Question 1: How to handle WriteToBigQuery if the data in missing (e.g., row #2,#3,#4)
Question 2: How to handle if a new field shows up in the data?
e.g.,
On row #5 "PhoneNumber" shows up..
How can I add a new column in BigQuery table on the fly?
(Do I have have to define the BigQuery table schema exhaustive enough at first in order to accommodate such newly added fields?)
Question 3: How can I iterate through each row (while reading data file) of the incoming data file and determine which fields to parse?

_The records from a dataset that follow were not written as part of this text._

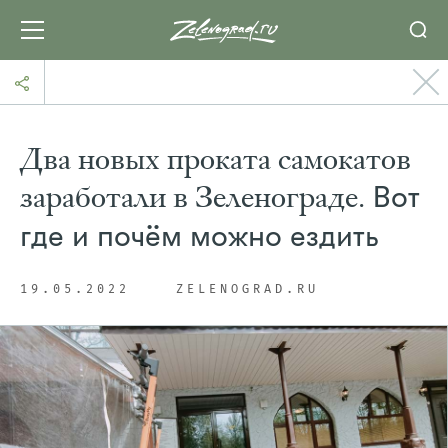
Два новых проката самокатов
заработали в Зеленограде.
Вот
где и почём можно ездить
19.05.2022
ZELENOGRAD.RU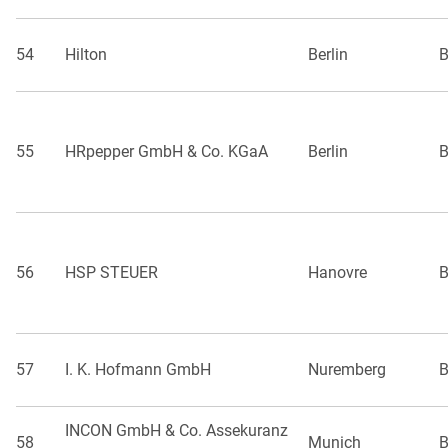
54
Hilton
Berlin
B
55
HRpepper GmbH & Co. KGaA
Berlin
B
56
HSP STEUER
Hanovre
B
57
I. K. Hofmann GmbH
Nuremberg
B
INCON GmbH & Co. Assekuranz
58
Munich
B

One of the option for you is - instead of straggling with schema changes I would recommend to write your data into table with just one field line of type string - and apply schema logic on fly during the querying
Below example is for BigQuery Standard SQL of how to apply schema on fly against table with whole row in one field
#standardSQL
WITH t AS (
SELECT '{"Id": 1, "Address": {"Street":"MG Road","City":"Pune"}}' line UNION ALL
SELECT '{"Id": 2, "Address": {"City":"Mumbai"}}' UNION ALL
SELECT '{"Id": 3, "Address": {"Street":"XYZ Road"}}' UNION ALL
SELECT '{"Id": 4} ' UNION ALL
SELECT '{"Id": 5, "PhoneNumber": 12345678, "Address": {"Street":"ABCD Road", "City":"Bangalore"}}'
)
SELECT
JSON_EXTRACT_SCALAR(line, '$.Id') id,
JSON_EXTRACT_SCALAR(line, '$.PhoneNumber') PhoneNumber,
JSON_EXTRACT_SCALAR(line, '$[Address].Street') Street,
JSON_EXTRACT_SCALAR(line, '$[Address].City') City
FROM t
with result as below
Row id PhoneNumber Street City
1 1 null MG Road Pune
2 2 null null Mumbai
3 3 null XYZ Road null
4 4 null null null
5 5 12345678 ABCD Road Bangalore
I think this approach answers/addresses all your four questions
Question: How can I handle when the incoming data has some missing keys?
Question 1: How to handle WriteToBigQuery if the data in missing (e.g., row #2,#3,#4)
Question 2: How to handle if a new field shows up in the data?
I recommend decoding the JSON string to some data structure, for example a custom Contact class, where you can access and manipulate member variables and define which members are optional and which are required. Using a custom class gives you a level of abstraction so that downstream transforms in the pipeline don't need to worry about how to manipulate JSON. A downstream transform can be implemented to build a TableRow from a Contact object and also adhere to the BigQuery table schema. This design follows general abstraction and separation of concerns principles and is able to handle all scenarios of missing or additional fields.
Question 3: How can I iterate through each row (while reading data file) of the incoming data file and determine which fields to parse?
Dataflow's execution of the pipeline does this automatically. If the pipeline reads from Google Cloud Storage (using TextIO for example), then Dataflow will process each line of the file as an individual element (individual JSON string). Determining which fields to parse is a detail of the business logic and can be defined in a transform which parses the JSON string.